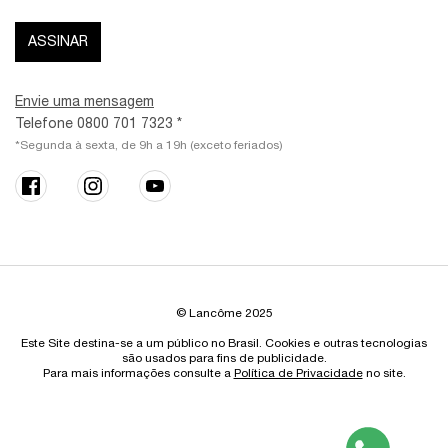
ASSINAR
Envie uma mensagem
Telefone 0800 701 7323 *
*Segunda à sexta, de 9h a 19h (exceto feriados)
© Lancôme 2025
Este Site destina-se a um público no Brasil. Cookies e outras tecnologias
são usados para fins de publicidade.
Para mais informações consulte a
Política de Privacidade
no site.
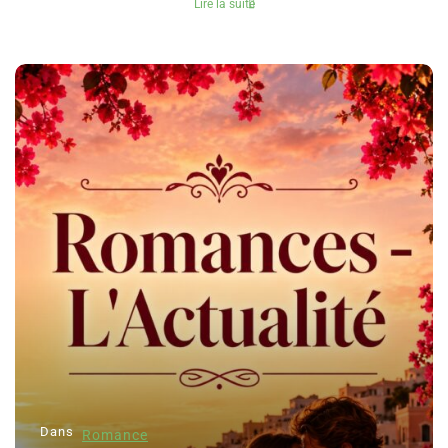
Lire la suite
Dans
Romance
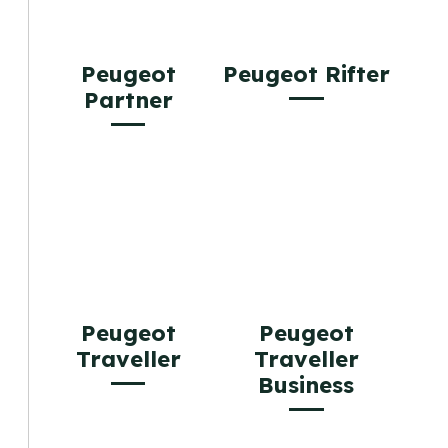
Peugeot
Peugeot Rifter
Partner
Peugeot
Peugeot
Traveller
Traveller
Business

> _Work to be completed_:
Transcribe exactly the line that contains "Lire la suite" and each line after it through the end of the listing. Leave out the pictures.

> _Exercise output_:
Lire la suite
Dans
Romance
Peugeot
Peugeot Rifter
Partner
Peugeot
Peugeot
Traveller
Traveller
Business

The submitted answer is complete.